:: Activity ::
Extract every line below that contains the word "Animation".

Document structure recognition data:
:::::

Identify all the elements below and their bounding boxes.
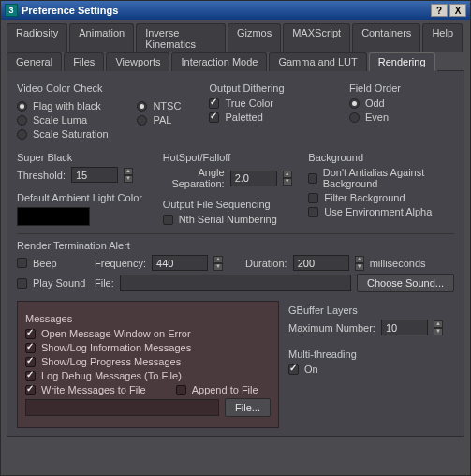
tab-gizmos[interactable]: Gizmos (228, 23, 281, 52)
check-open-err[interactable] (25, 329, 36, 339)
choose-sound-button[interactable]: Choose Sound... (357, 274, 454, 292)
group-gbuffer: GBuffer Layers (288, 305, 454, 316)
help-button[interactable]: ? (431, 4, 448, 17)
close-button[interactable]: X (449, 4, 466, 17)
check-true-color[interactable] (209, 98, 219, 109)
tab-general[interactable]: General (7, 52, 62, 71)
group-hotspot: HotSpot/Falloff (163, 152, 309, 163)
tab-ik[interactable]: Inverse Kinematics (136, 23, 226, 52)
group-multithread: Multi-threading (288, 349, 454, 360)
check-show-info[interactable] (25, 343, 36, 353)
radio-ntsc[interactable] (137, 101, 147, 112)
msg-file-button[interactable]: File... (225, 398, 271, 417)
group-outseq: Output File Sequencing (163, 199, 309, 210)
tab-gamma[interactable]: Gamma and LUT (269, 52, 366, 71)
tab-interaction[interactable]: Interaction Mode (171, 52, 267, 71)
check-nth[interactable] (163, 215, 173, 225)
threshold-up[interactable]: ▲ (124, 168, 133, 175)
group-video-color: Video Color Check (17, 82, 209, 94)
group-messages: Messages Open Message Window on Error Sh… (17, 301, 279, 428)
check-log-debug[interactable] (25, 371, 36, 381)
dur-input[interactable] (293, 255, 349, 271)
threshold-input[interactable] (71, 167, 118, 183)
check-show-prog[interactable] (25, 357, 36, 367)
tab-files[interactable]: Files (64, 52, 104, 71)
check-paletted[interactable] (209, 112, 219, 123)
tab-help[interactable]: Help (422, 23, 463, 52)
tab-containers[interactable]: Containers (352, 23, 420, 52)
check-filterbg[interactable] (308, 193, 318, 203)
freq-up[interactable]: ▲ (213, 256, 223, 263)
check-playsound[interactable] (17, 278, 27, 289)
radio-flag-black[interactable] (17, 101, 27, 112)
radio-scale-sat[interactable] (17, 129, 27, 140)
tabs-row-1: Radiosity Animation Inverse Kinematics G… (1, 20, 470, 52)
threshold-down[interactable]: ▼ (124, 175, 133, 183)
tab-viewports[interactable]: Viewports (106, 52, 169, 71)
check-append[interactable] (176, 385, 186, 395)
check-envalpha[interactable] (308, 207, 318, 217)
radio-scale-luma[interactable] (17, 115, 27, 126)
angle-down[interactable]: ▼ (283, 178, 292, 186)
tab-panel-rendering: Video Color Check Flag with black Scale … (7, 71, 464, 437)
freq-input[interactable] (152, 255, 208, 271)
group-background: Background (308, 152, 454, 163)
window-title: Preference Settings (22, 5, 118, 16)
radio-odd[interactable] (349, 98, 360, 109)
group-field-order: Field Order (349, 82, 454, 94)
group-ambient: Default Ambient Light Color (17, 192, 163, 203)
gbuffer-down[interactable]: ▼ (434, 328, 443, 335)
angle-up[interactable]: ▲ (283, 171, 292, 178)
tab-rendering[interactable]: Rendering (369, 52, 435, 71)
app-icon: 3 (5, 4, 18, 17)
radio-even[interactable] (349, 112, 360, 123)
dur-up[interactable]: ▲ (355, 256, 364, 263)
group-output-dither: Output Dithering (209, 82, 348, 94)
group-render-term: Render Termination Alert (17, 240, 454, 251)
tab-radiosity[interactable]: Radiosity (7, 23, 67, 52)
check-write-file[interactable] (25, 385, 36, 395)
sound-file-input[interactable] (120, 275, 351, 291)
dur-down[interactable]: ▼ (355, 263, 364, 271)
titlebar: 3 Preference Settings ? X (1, 1, 470, 20)
check-noaa[interactable] (308, 173, 316, 184)
check-mt-on[interactable] (288, 364, 299, 375)
radio-pal[interactable] (137, 115, 147, 126)
tabs-row-2: General Files Viewports Interaction Mode… (1, 52, 470, 71)
gbuffer-up[interactable]: ▲ (434, 320, 443, 328)
tab-animation[interactable]: Animation (69, 23, 134, 52)
check-beep[interactable] (17, 258, 27, 268)
tab-maxscript[interactable]: MAXScript (283, 23, 350, 52)
ambient-color-swatch[interactable] (17, 207, 90, 226)
preference-window: 3 Preference Settings ? X Radiosity Anim… (0, 0, 471, 476)
group-super-black: Super Black (17, 152, 163, 163)
msg-file-input[interactable] (25, 399, 219, 416)
freq-down[interactable]: ▼ (213, 263, 223, 271)
gbuffer-max-input[interactable] (381, 320, 428, 335)
angle-sep-input[interactable] (230, 171, 277, 186)
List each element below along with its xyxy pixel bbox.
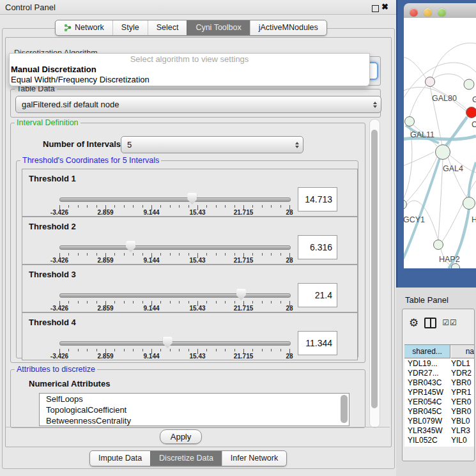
minimize-traffic-light-icon[interactable] bbox=[424, 8, 432, 17]
tick-label: 15.43 bbox=[189, 257, 205, 264]
tab-discretize-data[interactable]: Discretize Data bbox=[150, 451, 222, 466]
tick-mark bbox=[68, 349, 69, 351]
network-node[interactable] bbox=[466, 107, 476, 118]
network-node[interactable] bbox=[436, 145, 450, 160]
threshold-label: Threshold 4 bbox=[29, 318, 76, 327]
network-node[interactable] bbox=[426, 77, 435, 87]
numerical-attributes-list[interactable]: SelfLoopsTopologicalCoefficientBetweenne… bbox=[39, 393, 349, 426]
bottom-tab-bar: Impute DataDiscretize DataInfer Network bbox=[89, 450, 287, 466]
node-table[interactable]: shared... na YDL19...YDL1YDR27...YDR2YBR… bbox=[404, 344, 474, 447]
network-node[interactable] bbox=[463, 197, 475, 210]
slider-thumb[interactable] bbox=[236, 289, 246, 300]
network-edge bbox=[432, 43, 476, 78]
attribute-item[interactable]: BetweennessCentrality bbox=[40, 415, 349, 426]
column-header-shared-name[interactable]: shared... bbox=[404, 345, 450, 358]
algorithm-option-1[interactable]: Equal Width/Frequency Discretization bbox=[10, 75, 369, 85]
slider-thumb[interactable] bbox=[126, 241, 135, 252]
threshold-value-field[interactable]: 11.344 bbox=[298, 331, 337, 355]
algorithm-option-0[interactable]: Manual Discretization bbox=[10, 65, 369, 75]
checkbox-icons[interactable]: ☑☑ bbox=[442, 319, 457, 326]
list-scrollbar[interactable] bbox=[341, 395, 348, 423]
table-row[interactable]: YBR045CYBR0 bbox=[404, 407, 474, 417]
node-label: GAL4 bbox=[443, 164, 463, 173]
table-row[interactable]: YLR345WYLR3 bbox=[404, 426, 474, 436]
attribute-item[interactable]: SelfLoops bbox=[40, 394, 349, 404]
slider-thumb[interactable] bbox=[187, 193, 197, 204]
tick-mark bbox=[142, 301, 143, 303]
number-of-intervals-combo[interactable]: 5 bbox=[121, 136, 303, 153]
apply-button[interactable]: Apply bbox=[160, 429, 202, 444]
close-traffic-light-icon[interactable] bbox=[410, 8, 418, 17]
float-window-icon[interactable] bbox=[372, 5, 379, 12]
table-row[interactable]: YIL052CYIL0 bbox=[404, 436, 474, 445]
column-header-name[interactable]: na bbox=[451, 345, 474, 358]
algorithm-combo-focused[interactable] bbox=[369, 62, 378, 80]
network-node[interactable] bbox=[464, 79, 474, 89]
network-window-titlebar[interactable] bbox=[404, 3, 476, 19]
cell-name: YBR0 bbox=[451, 407, 474, 417]
table-data-group: Table Data galFiltered.sif default node bbox=[10, 89, 381, 118]
tab-label: Cyni Toolbox bbox=[196, 21, 241, 35]
tick-mark bbox=[78, 205, 79, 208]
network-node[interactable] bbox=[434, 240, 443, 250]
table-row[interactable]: YBR043CYBR0 bbox=[404, 378, 474, 388]
network-node[interactable] bbox=[405, 117, 415, 127]
tab-select[interactable]: Select bbox=[148, 20, 187, 35]
tick-label: 15.43 bbox=[189, 209, 205, 216]
threshold-value-field[interactable]: 14.713 bbox=[298, 187, 337, 211]
tick-label: -3.426 bbox=[50, 353, 68, 360]
close-icon[interactable]: ✖ bbox=[381, 2, 388, 12]
tab-cyni-toolbox[interactable]: Cyni Toolbox bbox=[187, 20, 249, 35]
tick-label: 21.715 bbox=[234, 209, 254, 216]
tab-impute-data[interactable]: Impute Data bbox=[90, 451, 150, 466]
slider-track[interactable] bbox=[59, 197, 291, 202]
combo-stepper-icon bbox=[295, 142, 299, 148]
slider-track[interactable] bbox=[59, 341, 291, 346]
tick-mark bbox=[114, 205, 115, 208]
interval-definition-group: Interval Definition Number of Intervals … bbox=[10, 123, 365, 363]
tab-jactivemnodules[interactable]: jActiveMNodules bbox=[250, 20, 326, 35]
network-canvas[interactable]: GAL80GACGAL11GAL4GCY1HHAP2 bbox=[404, 18, 476, 268]
threshold-value-field[interactable]: 21.4 bbox=[298, 283, 337, 307]
top-tab-bar: NetworkStyleSelectCyni ToolboxjActiveMNo… bbox=[55, 20, 327, 36]
threshold-value-field[interactable]: 6.316 bbox=[298, 235, 337, 259]
table-row[interactable]: YDL19...YDL1 bbox=[404, 359, 474, 369]
table-data-combo[interactable]: galFiltered.sif default node bbox=[15, 96, 381, 113]
tick-mark bbox=[280, 349, 281, 351]
tick-mark bbox=[87, 253, 88, 256]
tick-mark bbox=[142, 253, 143, 256]
columns-icon[interactable] bbox=[424, 318, 436, 328]
tick-mark bbox=[170, 205, 171, 208]
tick-mark bbox=[133, 253, 134, 256]
slider-thumb[interactable] bbox=[163, 337, 173, 348]
panel-scrollbar-track[interactable] bbox=[369, 119, 380, 428]
tick-mark bbox=[133, 349, 134, 351]
network-edge bbox=[448, 157, 468, 199]
panel-scrollbar-thumb[interactable] bbox=[371, 130, 378, 408]
number-of-intervals-value: 5 bbox=[127, 140, 132, 150]
network-graph: GAL80GACGAL11GAL4GCY1HHAP2 bbox=[404, 18, 476, 268]
gear-icon[interactable]: ⚙ bbox=[409, 318, 418, 328]
tick-mark bbox=[68, 301, 69, 303]
zoom-traffic-light-icon[interactable] bbox=[438, 8, 446, 17]
network-edge bbox=[410, 85, 426, 117]
table-row[interactable]: YPR145WYPR1 bbox=[404, 388, 474, 397]
tab-network[interactable]: Network bbox=[56, 20, 112, 35]
slider-track[interactable] bbox=[59, 245, 291, 250]
tick-label: 9.144 bbox=[143, 209, 159, 216]
table-row[interactable]: YDR27...YDR2 bbox=[404, 369, 474, 378]
tick-label: 9.144 bbox=[143, 257, 159, 264]
network-edge bbox=[404, 58, 427, 80]
slider-track[interactable] bbox=[59, 293, 291, 298]
table-row[interactable]: YER054CYER0 bbox=[404, 397, 474, 407]
tick-mark bbox=[179, 205, 180, 208]
tick-mark bbox=[252, 253, 253, 256]
threshold-label: Threshold 1 bbox=[29, 174, 76, 183]
tab-style[interactable]: Style bbox=[112, 20, 148, 35]
network-node[interactable] bbox=[404, 200, 407, 210]
table-row[interactable]: YBL079WYBL0 bbox=[404, 417, 474, 426]
attribute-item[interactable]: TopologicalCoefficient bbox=[40, 404, 349, 415]
tab-infer-network[interactable]: Infer Network bbox=[222, 451, 286, 466]
tick-mark bbox=[78, 301, 79, 303]
cell-name: YPR1 bbox=[451, 388, 474, 397]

:::::

:: The completed task ::
tabs-row-1: Radiosity Animation Inverse Kinematics G… (1, 20, 470, 52)
tab-animation[interactable]: Animation (69, 23, 134, 52)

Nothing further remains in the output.